Her windows were open an inch, to let fresh air into the often-stifling van. She heard the sound of someone prying open a window. She lowered her voice to the manliest level she could muster. “Get away from my van,” she growled. “You’re on camera.”

“Oh, wrong van,” said a man. Ms. Smith-Fraser clambered into the driver’s seat, turned the key and drove off, in search of a safer and quieter place to park.

In one reel posted on social media, she captures an interaction with police as they roll up to her in a public park, curious about who she is and what she’s up to.

Ms. Smith-Fraser, relaxing with the back doors flung open, blasts that popular Rockwell song, “I always feel like somebody’s watching me.”

“You like that?” she said to the police officer through his rolled-down window.
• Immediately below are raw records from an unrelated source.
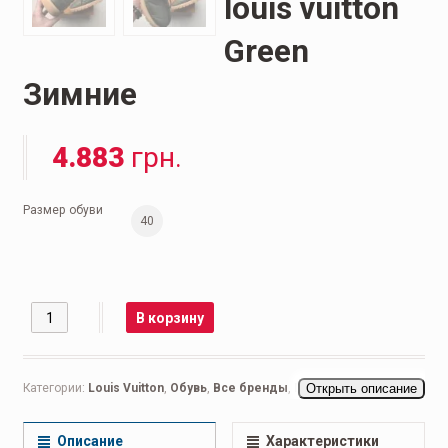
louis vuitton
Green
Зимние
4.883
грн.
Размер обуви
40
Количество
В корзину
Категории:
Louis Vuitton
,
Обувь
,
Все бренды
,
Dr.Martens
Открыть описание
,
Женская
обувь
,
Ботинки женские
,
Повседневные женские
Описание
Характеристики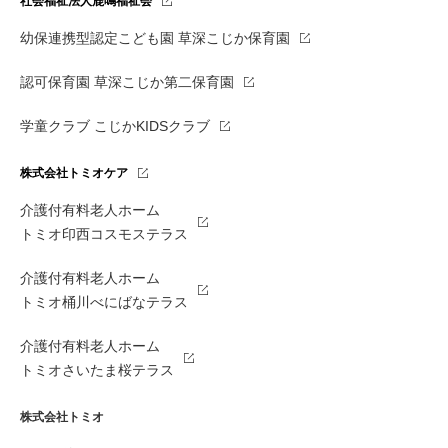
社会福祉法人鹿鳴福祉会
幼保連携型認定こども園 草深こじか保育園
認可保育園 草深こじか第二保育園
学童クラブ こじかKIDSクラブ
株式会社トミオケア
介護付有料老人ホーム
トミオ印西コスモステラス
介護付有料老人ホーム
トミオ桶川べにばなテラス
介護付有料老人ホーム
トミオさいたま桜テラス
株式会社トミオ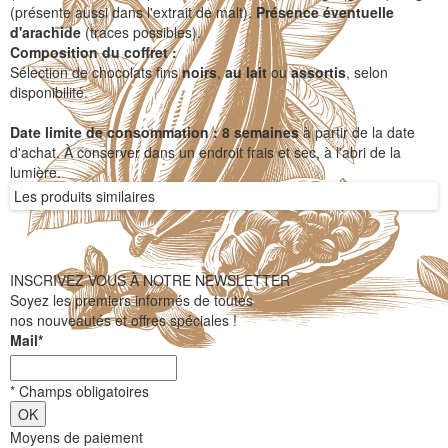
(présente aussi dans l'extrait de malt).
Présence éventuelle
d'arachide
(traces possibles).
Composition du coffret :
Sélection de chocolats fins
noirs
,
au lait
ou
assortis
, selon
disponibilité.
Date limite de consommation :
8 semaines
à partir de la date
d'achat. À conserver dans un endroit frais et sec, à l'abri de la
lumière.
Les produits similaires
INSCRIVEZ VOUS À NOTRE NEWSLETTER
Soyez les premiers informés de toutes
nos nouveautés et offres spéciales !
Mail
*
*
Champs obligatoires
Moyens de paiement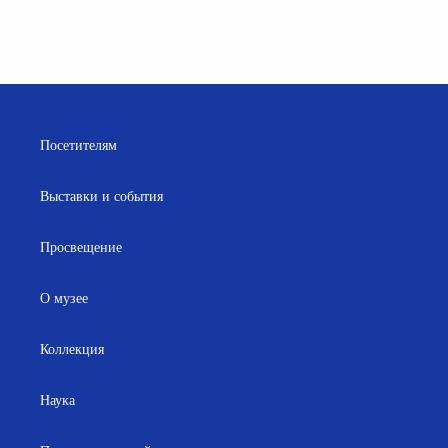
Посетителям
Выставки и события
Просвещение
О музее
Коллекция
Наука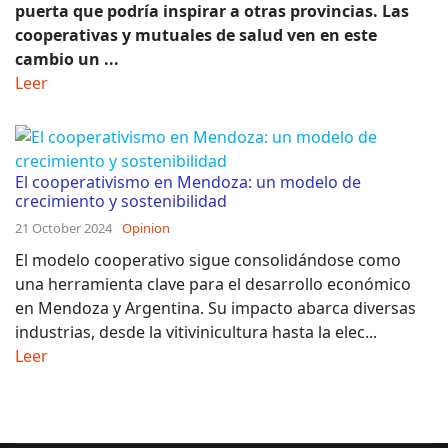
puerta que podría inspirar a otras provincias. Las
cooperativas y mutuales de salud ven en este
cambio un ...
Leer
El cooperativismo en Mendoza: un modelo de
crecimiento y sostenibilidad
21 October 2024
Opinion
El modelo cooperativo sigue consolidándose como
una herramienta clave para el desarrollo económico
en Mendoza y Argentina. Su impacto abarca diversas
industrias, desde la vitivinicultura hasta la elec...
Leer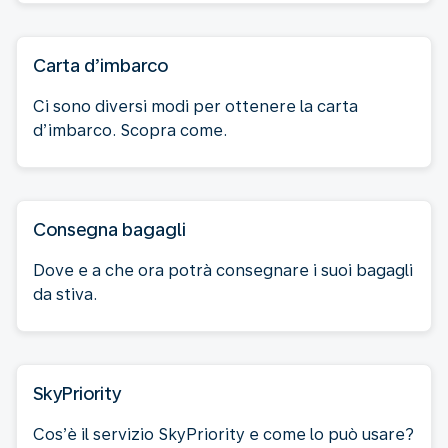
Carta d’imbarco
Ci sono diversi modi per ottenere la carta
d’imbarco. Scopra come.
Consegna bagagli
Dove e a che ora potrà consegnare i suoi bagagli
da stiva.
SkyPriority
Cos’è il servizio SkyPriority e come lo può usare?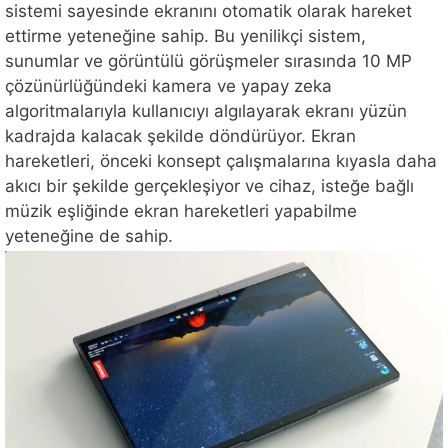
sistemi sayesinde ekranını otomatik olarak hareket
ettirme yeteneğine sahip. Bu yenilikçi sistem,
sunumlar ve görüntülü görüşmeler sırasında 10 MP
çözünürlüğündeki kamera ve yapay zeka
algoritmalarıyla kullanıcıyı algılayarak ekranı yüzün
kadrajda kalacak şekilde döndürüyor. Ekran
hareketleri, önceki konsept çalışmalarına kıyasla daha
akıcı bir şekilde gerçekleşiyor ve cihaz, isteğe bağlı
müzik eşliğinde ekran hareketleri yapabilme
yeteneğine de sahip.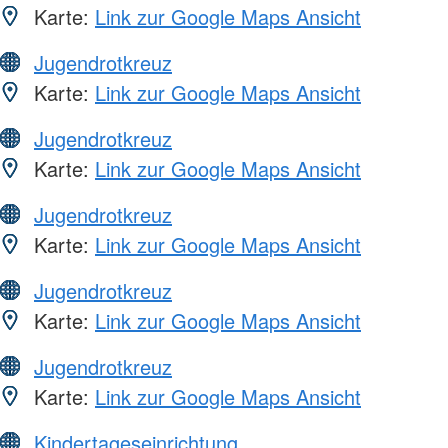
Karte:
Link zur Google Maps Ansicht
Jugendrotkreuz
Karte:
Link zur Google Maps Ansicht
Jugendrotkreuz
Karte:
Link zur Google Maps Ansicht
Jugendrotkreuz
Karte:
Link zur Google Maps Ansicht
Jugendrotkreuz
Karte:
Link zur Google Maps Ansicht
Jugendrotkreuz
Karte:
Link zur Google Maps Ansicht
Kindertageseinrichtung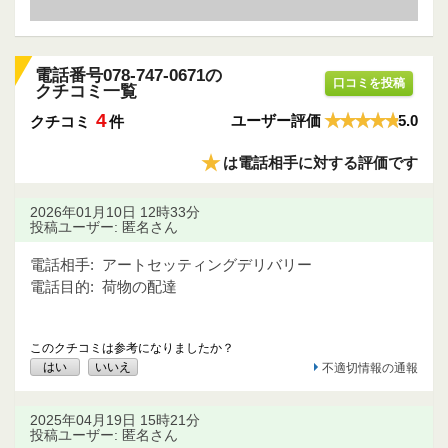
電話番号078-747-0671の
口コミを投稿
クチコミ一覧
4
ユーザー評価
5.0
クチコミ
件
★
は電話相手に対する評価です
2026年01月10日 12時33分
投稿ユーザー: 匿名さん
電話相手:
アートセッティングデリバリー
電話目的:
荷物の配達
このクチコミは参考になりましたか？
はい
いいえ
不適切情報の通報
2025年04月19日 15時21分
投稿ユーザー: 匿名さん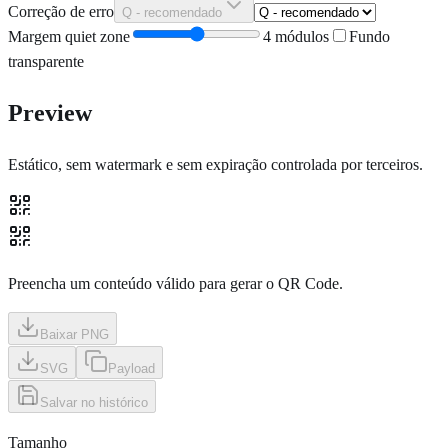
Correção de erro
Q - recomendado
Margem quiet zone
4
módulos
Fundo
transparente
Preview
Estático, sem watermark e sem expiração controlada por terceiros.
Preencha um conteúdo válido para gerar o QR Code.
Baixar PNG
SVG
Payload
Salvar no histórico
Tamanho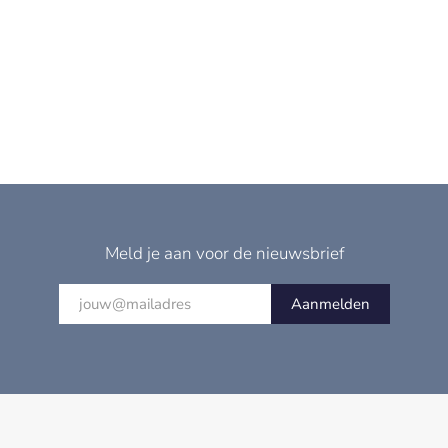
Meld je aan voor de nieuwsbrief
Aanmelden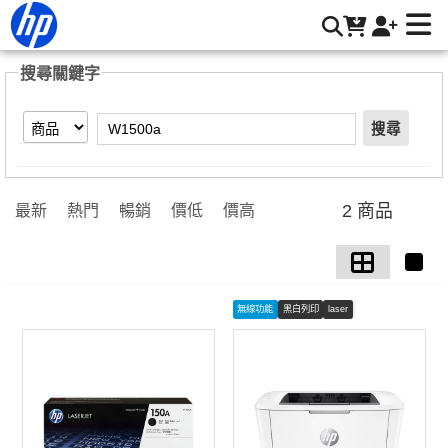
【W1500a】搜尋結果 | HP® 惠普台灣原廠購物網
搜尋關鍵字
搜尋
2 商品
最新
熱門
暢銷
價低
價高
無線功能
黑白列印
laser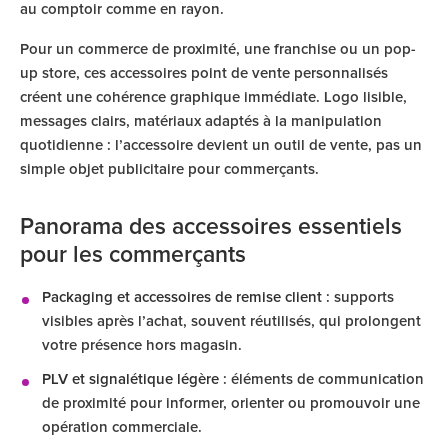
au comptoir comme en rayon.
Pour un commerce de proximité, une franchise ou un pop-
up store, ces accessoires point de vente personnalisés
créent une cohérence graphique immédiate. Logo lisible,
messages clairs, matériaux adaptés à la manipulation
quotidienne : l’accessoire devient un outil de vente, pas un
simple objet publicitaire pour commerçants.
Panorama des accessoires essentiels
pour les commerçants
Packaging et accessoires de remise client
: supports
visibles après l’achat, souvent réutilisés, qui prolongent
votre présence hors magasin.
PLV et signalétique légère
: éléments de communication
de proximité pour informer, orienter ou promouvoir une
opération commerciale.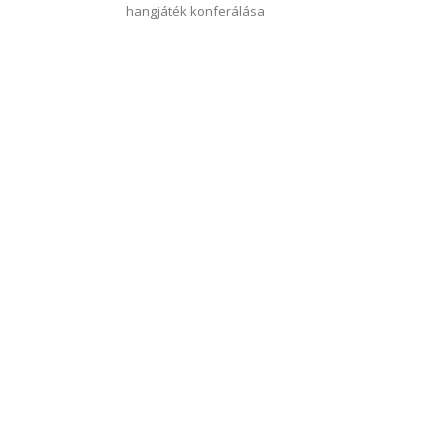
hangjáték konferálása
Their exchange is relaxed but also drives home the extra surveillance and suspicion Ms. Smith-Fraser faces every day for living in her “mobile” home.

To most, a life packed into nine square metres would feel constricting. But Ms. Smith-Fraser says it gives her freedom: She’s not spending all of her earnings on rent and has money to travel. Nothing beats sleeping to the sound of the rain pelting the top of the van. Or eating dinner every night by the ocean.

But the world around her hasn’t quite accepted it. A year in, friends and colleagues are still quizzical about her life. “Are you going to look for an apartment now?”

“No. Why would I?” Ms. Smith-Fraser says. “I have a home.”